Looking, specifically, at the harbor that morning. There was the water, the boats, and the solution: before doing anything else, he would clear his head with a morning sail. No one was about, but he had the gate code, knew where they hid the key to the gear shed. He got everything he needed (except the required companion sailor), signed out a boat in the log, nosed his way out of the marina, then the harbor, and this all felt so good, he had a wild thought: I’ll sail clear across the lake to Michigan! A sailaway writeaway. It was a small boat—too small—but he wouldn’t be the first to do it. With winds the way they were, he’d make it across in a little less than a day. And he almost did. But then an errant wave took hold of the bow and yanked. Into the water he went, though not before the mast knocked him unconscious.

The lake revived him, but Robert couldn’t right the boat. He spent the night crouched atop the upturned hull, waves sometimes tumbling him back into the water. It was late spring, but the water felt like winter. With each successive tumble he grew colder, weaker, less certain he’d be able to climb back atop the hull, less certain he still wanted to.

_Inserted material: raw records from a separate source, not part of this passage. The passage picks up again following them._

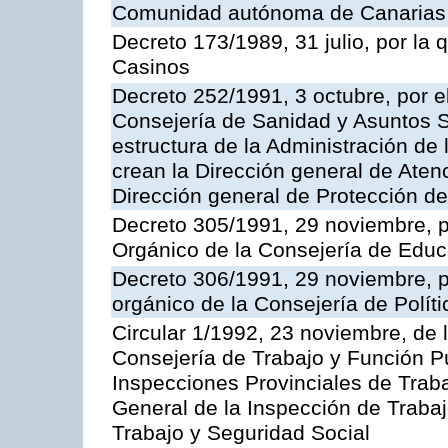
Comunidad autónoma de Canarias
Decreto 173/1989, 31 julio, por la
Casinos
Decreto 252/1991, 3 octubre, por el
Consejería de Sanidad y Asuntos S
estructura de la Administración d
crean la Dirección general de Aten
Dirección general de Protección de
Decreto 305/1991, 29 noviembre, p
Orgánico de la Consejería de Educ
Decreto 306/1991, 29 noviembre, p
orgánico de la Consejería de Polític
Circular 1/1992, 23 noviembre, de 
Consejería de Trabajo y Función Púb
Inspecciones Provinciales de Traba
General de la Inspección de Trabaj
Trabajo y Seguridad Social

But then it was morning, and with light came land. “I got to the shallows, the beach,” he said, “and that’s when it started—when the world and I—when things stopped making sense. I stumbled out of the water, soaking wet, walking through this little park, then some trailer neighborhood. It didn’t look like Wisconsin—it definitely wasn’t Milwaukee—but I thought, I can’t have made it to Michigan. And at first, I didn’t want to ask. It was eerie. I saw people, but it was like they didn’t see me.”